Next, the conductive film 42 including tungsten and the like is formed all over as shown in FIG. 4D. The conductive film 42 and the embedding material 41 formed in the peripheral circuit region are removed by an etching and the interlayer dielectric film 23 and the contact plugs 35 are subsequently formed, whereby the structure shown in FIG. 3 is obtained.

As described above, since the embedding material 41 is slimmed also in the present embodiment, the margin between ones of the contact plugs 35 located at the end and the embedding material 41 is enlarged. Therefore, the chip size can be reduced using this margin. Further, since the side surface 41A of the embedding material 41 is flattened, seams are less likely to be formed in the interlayer dielectric film 23 and defects in the contact plugs 35 resulting from seams can be prevented.

Although this invention has been disclosed in the context of certain preferred embodiments and examples, it will be understood by those skilled in the art that the inventions extend beyond the specifically disclosed embodiments to other alternative embodiments and/or uses of the inventions and obvious modifications and equivalents thereof. In addition, other modifications which are within the scope of this invention will be readily apparent to those of skill in the art based on this disclosure. It is also contemplated that various combination or sub-combination of the specific features and aspects of the embodiments may be made and still fall within the scope of the inventions. It should be understood that various features and aspects of the disclosed embodiments can be combined with or substituted for one another in order to form varying mode of the disclosed invention. Thus, it is intended that the scope of at least some of the present invention herein disclosed should not be limited by the particular disclosed embodiments described above.

Claims

1. An apparatus comprising:

a plurality of cell capacitors arranged in a memory cell array region of a semiconductor substrate, each of the plurality of cell capacitors having a first electrode, a second electrode and an insulating film therebetween to electrically disconnect the first and second electrodes;

a first conductive member including the plurality of cell capacitors therein, the first conductive member being electrically connected in common to the first electrodes of the plurality of cell capacitors; and

a second conductive member formed on an upper surface of the first conductive member, a material of the second conductive member being different from that of the first conductive member,

wherein a side surface of the first conductive member is free from the second conductive member.

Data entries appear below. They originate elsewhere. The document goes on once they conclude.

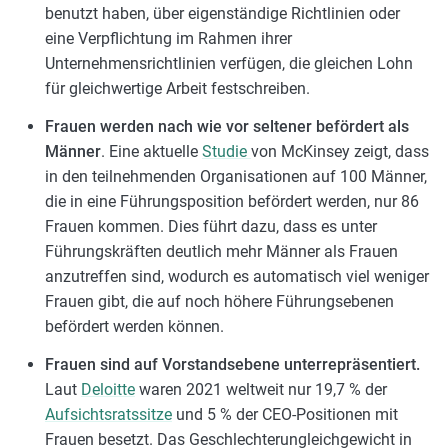
benutzt haben, über eigenständige Richtlinien oder
eine Verpflichtung im Rahmen ihrer
Unternehmensrichtlinien verfügen, die gleichen Lohn
für gleichwertige Arbeit festschreiben.
Frauen werden nach wie vor seltener befördert als
Männer
. Eine aktuelle
Studie
von McKinsey zeigt, dass
in den teilnehmenden Organisationen auf 100 Männer,
die in eine Führungsposition befördert werden, nur 86
Frauen kommen. Dies führt dazu, dass es unter
Führungskräften deutlich mehr Männer als Frauen
anzutreffen sind, wodurch es automatisch viel weniger
Frauen gibt, die auf noch höhere Führungsebenen
befördert werden können.
Frauen sind auf Vorstandsebene unterrepräsentiert.
Laut
Deloitte
waren 2021 weltweit nur 19,7 % der
Aufsichtsratssitze
und 5 % der CEO-Positionen mit
Frauen besetzt. Das Geschlechterungleichgewicht in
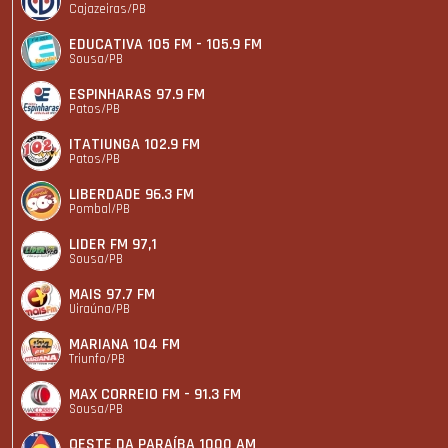
Cajazeiras/PB
EDUCATIVA 105 FM - 105.9 FM
Sousa/PB
ESPINHARAS 97.9 FM
Patos/PB
ITATIUNGA 102.9 FM
Patos/PB
LIBERDADE 96.3 FM
Pombal/PB
LIDER FM 97,1
Sousa/PB
MAIS 97.7 FM
Uiraúna/PB
MARIANA 104 FM
Triunfo/PB
MAX CORREIO FM - 91.3 FM
Sousa/PB
OESTE DA PARAÍBA 1000 AM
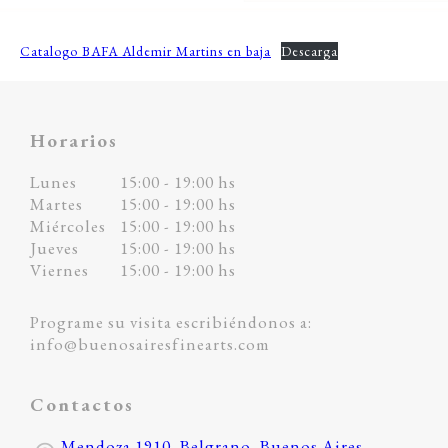
Catalogo BAFA Aldemir Martins en baja
Descarga
Horarios
Lunes
15:00 - 19:00 hs
Martes
15:00 - 19:00 hs
Miércoles
15:00 - 19:00 hs
Jueves
15:00 - 19:00 hs
Viernes
15:00 - 19:00 hs
Programe su visita escribiéndonos a:
info@buenosairesfinearts.com
Contactos
Mendoza 1910, Belgrano, Buenos Aires,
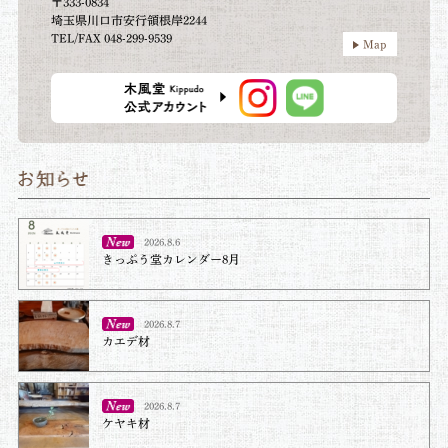
〒333-0834
埼玉県川口市安行領根岸2244
TEL/FAX 048-299-9539
Map
2026.8.6
きっぷう堂カレンダー8月
2026.8.7
カエデ材
2026.8.7
ケヤキ材⁡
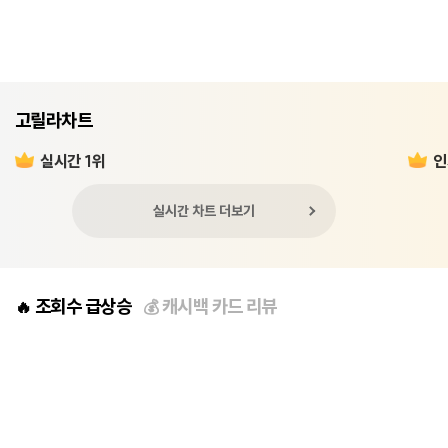
고릴라차트
실시간 1위
인
실시간 차트 더보기
조회수 급상승
캐시백 카드 리뷰
🔥
💰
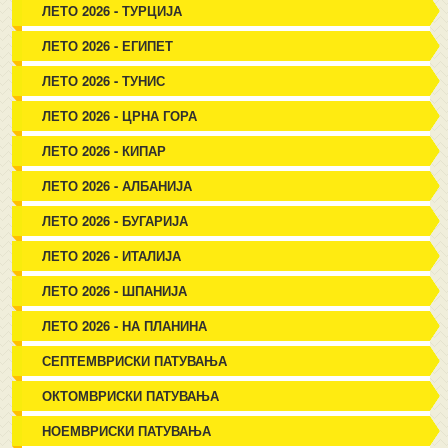
ЛЕТО 2026 - ТУРЦИЈА
ЛЕТО 2026 - ЕГИПЕТ
ЛЕТО 2026 - ТУНИС
ЛЕТО 2026 - ЦРНА ГОРА
ЛЕТО 2026 - КИПАР
ЛЕТО 2026 - АЛБАНИЈА
ЛЕТО 2026 - БУГАРИЈА
ЛЕТО 2026 - ИТАЛИЈА
ЛЕТО 2026 - ШПАНИЈА
ЛЕТО 2026 - НА ПЛАНИНА
СЕПТЕМВРИСКИ ПАТУВАЊА
ОКТОМВРИСКИ ПАТУВАЊА
НОЕМВРИСКИ ПАТУВАЊА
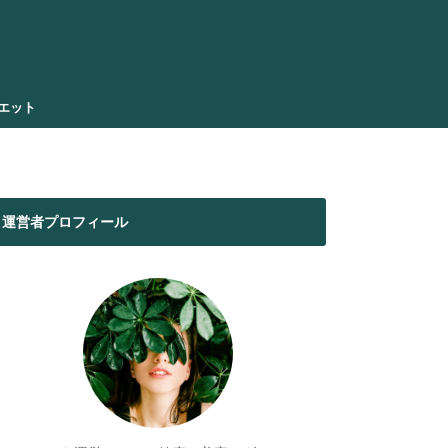
エット
運営者プロフィール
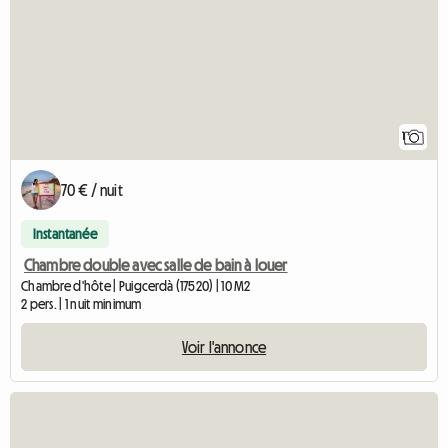
1
70 € / nuit
Instantanée
Chambre double avec salle de bain à louer
Chambre d'hôte | Puigcerdà (17520) | 10 M2
2 pers. | 1 nuit minimum
Voir l'annonce
Accéder à l'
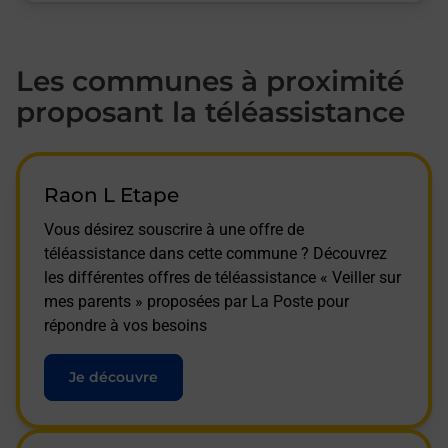
Les communes à proximité
proposant la téléassistance
Raon L Etape
Vous désirez souscrire à une offre de
téléassistance dans cette commune ? Découvrez
les différentes offres de téléassistance « Veiller sur
mes parents » proposées par La Poste pour
répondre à vos besoins
Je découvre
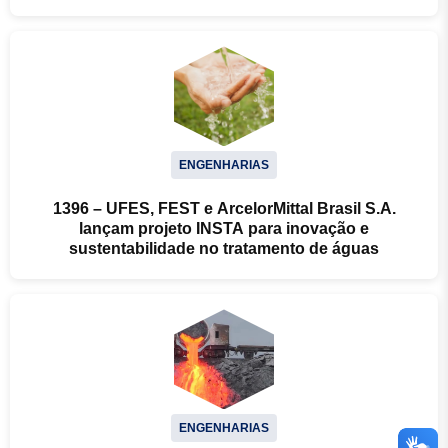
ENGENHARIAS
1396 – UFES, FEST e ArcelorMittal Brasil S.A.
lançam projeto INSTA para inovação e
sustentabilidade no tratamento de águas
ENGENHARIAS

2. The apparatus of claim 1, further comprising an insulating member covering the second conductive member and the side surface of the first conductive member.

3. The apparatus of claim 2, further comprising:

a wiring pattern formed in a peripheral circuit region of the semiconductor substrate adjacent to the cell array region; and

a contact plug electrically connected to the wiring pattern so as to penetrate the insulating member.

4. The apparatus of claim 1, wherein the first conductive member comprises polycrystalline silicon.

5. The apparatus of claim 1, wherein the second conductive member comprises tungsten.

6. The apparatus of claim 1, wherein the side surface of the first conductive member is substantially flat.

7. The apparatus of claim 6, further comprising a beam insulating film extending in a direction substantially parallel to the semiconductor substrate to support the plurality of cell capacitors extending in a direction substantially perpendicular to the semiconductor substrate,

wherein the beam insulating film projects toward the side surface of the first conductive member from ones of the cell capacitors located at an end of the memory cell array region.

8. A method comprising:

forming a plurality of cell capacitors in a memory cell array region of a semiconductor substrate, each of the plurality of cell capacitors having a first electrode, a second electrode and an insulating film therebetween to electrically disconnect the first and second electrodes:

forming a first conductive member to include the plurality of cell capacitors therein such that the first conductive member is electrically connected in common to the first electrodes of the plurality of cell capacitors;

forming a second conductive member comprising different material from the first conductive member on upper and side surfaces of the first conductive member,

forming a mask on an upper surface of the second conductive member without covering a side surface of the second conductive member,

removing a part of the second conductive member formed on the side surface of the first conductive member by using the mask to expose the side surface of the first conductive member; and

removing a surface layer of the side surface of the first conductive member by using the mask.

9. The method of claim 8, wherein the removing the second conductive member is performed by an isotropic etching.

10. The method of claim 9, wherein the removing the first conductive member is performed by an anisotropic etching.

11. The method of claim 10, wherein the removing the first conductive member is performed until the first conductive member formed on a peripheral circuit region of the semiconductor substrate adjacent to the cell array region is removed.

12. The method of claim 8,

wherein the first conductive member comprises polycrystalline silicon, and

wherein the second conductive member comprises tungsten.

13. A method comprising:

forming a plurality of cell capacitors in a memory cell array region of a semiconductor substrate, each of the plurality of cell capacitors having a first electrode, a second electrode and an insulating film therebetween to electrically disconnect the first and second electrodes;

forming a first conductive member to include the plurality of cell capacitors therein such that the first conductive member is electrically connected in common to the first electrodes of the plurality of cell capacitors;

forming a mask film on upper and side surfaces of the first conductive member,

removing a part of the mask film formed on the side surface of the first conductive member to expose the side surface of the first conductive member; and

removing a surface layer of the side surface of the first conductive member by using the mask film.

14. The method of claim 13, further comprising forming, after removing the surface layer, a second conductive member comprising different material from the first conductive member on the upper and side surfaces of the first conductive member.

15. The method of claim 14, further comprising removing the first and second conductive members formed on a peripheral circuit region of the semiconductor substrate adjacent to the cell array region.

16. The method of claim 15,

wherein the first conductive member comprises polycrystalline silicon, and

wherein the second conductive member comprises tungsten.

17. The method of claim 13, wherein the forming the mask film is performed such that a thickness of the mask film on the upper surface of the first conductive member is thicker than a thickness of the mask film on the side surface of the first conductive member.

18. The method of claim 17, wherein the removing the mask film is performed by an isotropic etching.

19. The method of claim 18, wherein the removing the mask film is performed by a wet etching.

20. The method of claim 19, wherein the removing the surface layer is performed by a dry etching.